DocMaps: A Framework for representing peer review

Editorial practices (i.e., the processes, checks, and transformations that journals and publishing platforms apply to manuscripts, such as peer review, ethics checks, certification such as journal acceptance, etc.) are highly heterogeneous, and will become even more so as scholarly publishing is disrupted by new innovations, the open science movement, and the removal of barriers to entry. To add more transparency to existing processes and support new emerging evaluation models, the community needs a machine-readable, interoperable, and extensible framework for representing and surfacing object-level review/editorial events. To do this, we are proposing the creation of the DocMaps Framework.
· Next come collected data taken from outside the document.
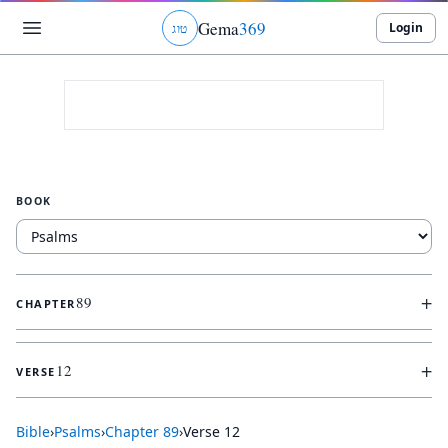
Gema
369
Login
ג
ו
ט
BOOK
+
89
CHAPTER
+
12
VERSE
Bible
›
Psalms
›
Chapter
89
›
Verse
12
Doc Maps will initially focus on three key requirements for representing editorial events in a healthy publishing ecosystem:

  • Extensibility: the framework should be capable of representing a wide range of editorial process events, ranging from a simple assertion that a review occurred to a complete history of editorial comments on a document to a standalone review submitted by an independent reviewer;

  • Machine-readability and interoperability: the framework should be represented in a format (or formats) that can be interpreted computationally, used by multiple services, and translated into visual representations; and 

  • Discoverability: the framework should be publishable such that events are queryable and discoverable via a variety of well-supported mechanisms.

The output of the project will include a specification for representing editorial events as Doc Maps, implementation guides for publishers and technology providers, and a roadmap for future development of a Doc Maps ecosystem, including aggregation and discovery services.